В комнату заходит встревоженная Милка. Я как раз успеваю принять душ и более-менее привести себя в порядок.
— В порядке. Не выспалась.
— Куда-то собираешься?
— Да, поеду в больницу.
Вчера я так и не нашла в себе сил рассказать обо всем Милке, а потому сейчас наталкиваюсь на стену непонимания. Сестра явно не одобряет мое решение поехать в клинику, но ничего по этому поводу не говорит.
— Там родители Назара беспокоятся. Не могут ему дозвониться, а тебя не хотели беспокоить. Они ничего не знают, Насть. Он им не сказал о ребенке.
— А ты? Ты сказала?
— Нет, конечно. Разве это мое дело? Вы сами разберетесь. Тем более, я решила, что Яну Матвеевичу с его сердцем вообще о таком лучше не знать.

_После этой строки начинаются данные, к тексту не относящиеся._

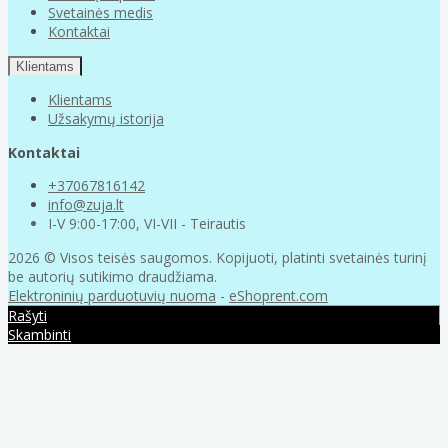
Svetainės medis
Kontaktai
Klientams
Klientams
Užsakymų istorija
Kontaktai
+37067816142
info@zuja.lt
I-V 9:00-17:00, VI-VII - Teirautis
2026 © Visos teisės saugomos. Kopijuoti, platinti svetainės turinį
be autorių sutikimo draudžiama.
Elektroninių parduotuvių nuoma
-
eShoprent.com
Rašyti
Skambinti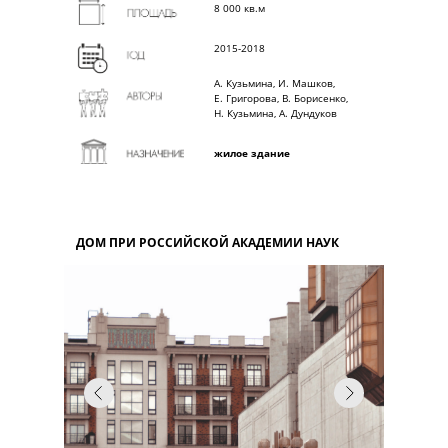
8 000 кв.м
2015-2018
А. Кузьмина, И. Машков,
Е. Григорова, В. Борисенко,
Н. Кузьмина, А. Дундуков
жилое здание
ДОМ ПРИ РОССИЙСКОЙ АКАДЕМИИ НАУК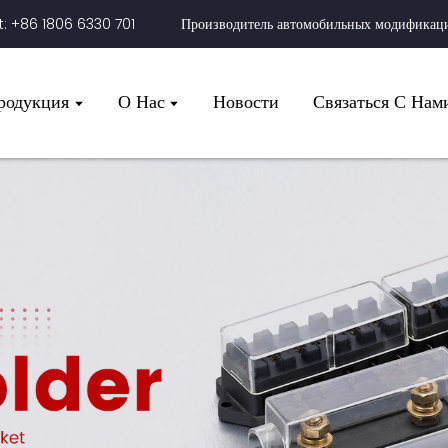
 +86 1806 6330 701
Производитель автомобильных модификац
родукция
О Нас
Новости
Связаться С Нам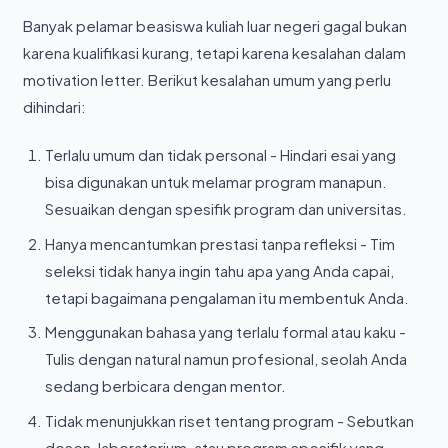
Banyak pelamar beasiswa kuliah luar negeri gagal bukan
karena kualifikasi kurang, tetapi karena kesalahan dalam
motivation letter. Berikut kesalahan umum yang perlu
dihindari:
Terlalu umum dan tidak personal - Hindari esai yang
bisa digunakan untuk melamar program manapun.
Sesuaikan dengan spesifik program dan universitas.
Hanya mencantumkan prestasi tanpa refleksi - Tim
seleksi tidak hanya ingin tahu apa yang Anda capai,
tetapi bagaimana pengalaman itu membentuk Anda.
Menggunakan bahasa yang terlalu formal atau kaku -
Tulis dengan natural namun profesional, seolah Anda
sedang berbicara dengan mentor.
Tidak menunjukkan riset tentang program - Sebutkan
dosen, laboratorium, atau program spesifik yang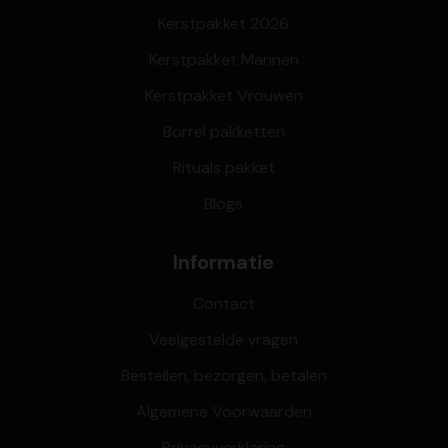
Kerstpakket 2026
Kerstpakket Mannen
Kerstpakket Vrouwen
Borrel pakketten
Rituals pakket
Blogs
Informatie
Contact
Veelgestelde vragen
Bestellen, bezorgen, betalen
Algemene Voorwaarden
Privacyverklaring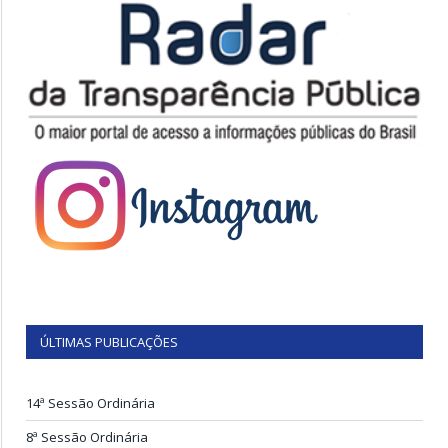
ÚLTIMAS PUBLICAÇÕES
14ª Sessão Ordinária
8ª Sessão Ordinária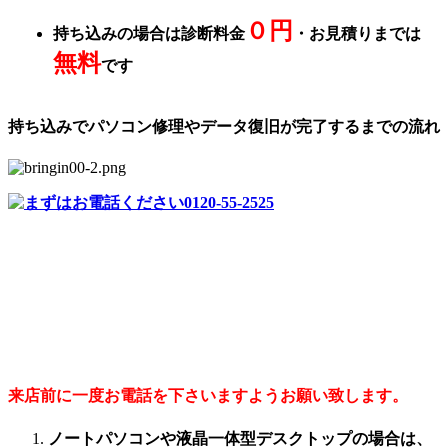
０円
持ち込みの場合は診断料金
・お見積りまでは
無料
です
持ち込みでパソコン修理やデータ復旧が完了するまでの流れ
来店前に一度お電話を下さいますようお願い致します。
ノートパソコンや液晶一体型デスクトップの場合は、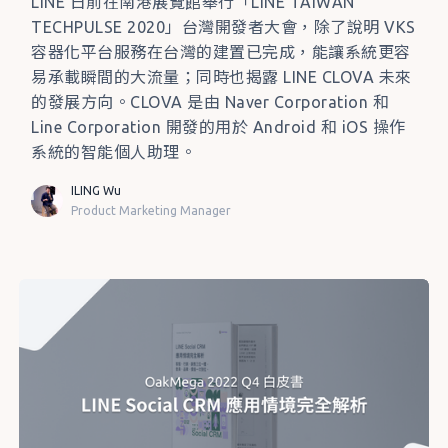
LINE 日前在南港展覽館舉行「LINE TAIWAN
TECHPULSE 2020」台灣開發者大會，除了說明 VKS
容器化平台服務在台灣的建置已完成，能讓系統更容
易承載瞬間的大流量；同時也揭露 LINE CLOVA 未來
的發展方向。CLOVA 是由 Naver Corporation 和
Line Corporation 開發的用於 Android 和 iOS 操作
系統的智能個人助理。
ILING Wu
Product Marketing Manager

Киваю. Тоже об этом первым делом подумала. Не так давно Ян Матвеевич перенес операцию на сердце, и теперь мы всеми возможными способами стараемся оградить его от волнений. Даже то, как мы пропали вчера посреди праздника, могло спровоцировать новый приступ. Я рада, что этого не произошло. Не могу и представить, как бы себя чувствовала. Все-таки с родителями Назара мы общаемся очень хорошо.
Наверное, потому что своих у меня нет и никогда не было. Я выросла в детдоме, и то, как ко мне отнеслись родители Назара при нашей первой встрече, меня по-настоящему потрясло. Они почти сразу восприняли меня как свою дочь, которой у них никогда не было. И хоть я была уже взрослой и не нуждалась в родительском тепле, все равно прониклась к ним безграничной любовью.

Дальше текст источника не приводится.